The film follows Molly's camaraderie with the staff and the bond she has with her grandmother, her affair with the hotel's sole handyman, and her subsequent determination to rescue the Lorraine from being sold.

== Cast ==
- Maureen Stapleton as Lillian Garber
- Trini Alvarado as Molly
- Lee Richardson as Sam
- John Bedford Lloyd as Jack
- Freddie Roman as Phil Allen
- Giancarlo Esposito as Howie
- Edith Falco as Karen
- Todd Graff as Leonard
- Evan Handler as Bobby
- Tamara Tunie as Julie

== Production ==
Sweet Lorraine was shot at the Heiden Hotel before it was demolished.

== Reception ==
=== Critical reception ===
Michael Wilmington of the Los Angeles Times stated that at times the story got "as threadbare as the Lorraine", but pointed out that its sincerity and the "affection that inspired it" carried the film.

In a review for The New York Times, Janet Maslin stated that the film lacked "polish and momentum" but that it had a "cheerful, good-natured feeling". She described Sweet Lorraine as a "a friendly, agreeably aimless portrait of the Heiden".

Larry Kart of the Chicago Tribune gave Sweet Lorraine a less than favorable review. He described the film as a "lukewarm cinematic blintz" and as "aggressively nice and rather bland" compared to Dirty Dancing, a romantic drama also set in a Catskills resort and released that same year. Kart criticized the film's pace, stating that the Sweet Lorraine was hampered by " a lack of dramatic heat" and that "not enough happens to make it more than a moderately pleasant way to pass the time". A few of the "odd" casting choices were also criticized, due to the not being Jewish despite the film's "explicitly Jewish" atmosphere. Kart concluded his review by praising Freddie Roman's performance, and by stating that Gomer's "low-key approach gives the film the feel of an anecdote that has been mounted for public television, not theatrical release".

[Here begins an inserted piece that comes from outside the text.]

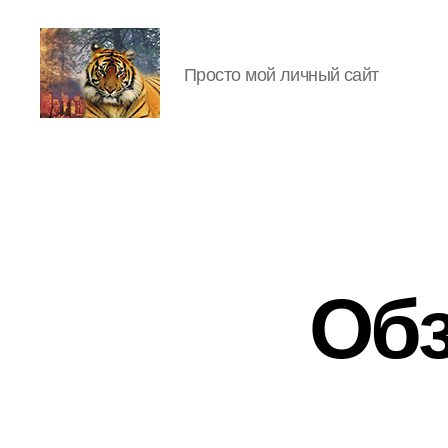
Просто мой личный сайт
IgorLutiy`s
Blog
Обз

In his book American Jewish Films: The Search for Identity, Lawrence J. Epstein states that Sweet Lorraine captured the nostalgia of the Catskill resorts more authentically compared to Dirty Dancing, and that the Lorraine "transcends the location to become a metaphor for what humans should do with their own pasts." In Irwin Richman's book Catskill Hotels, Sweet Lorraine is described as an "exceptional movie about Catskill hotel life".

New York Magazine described the film as a comedy.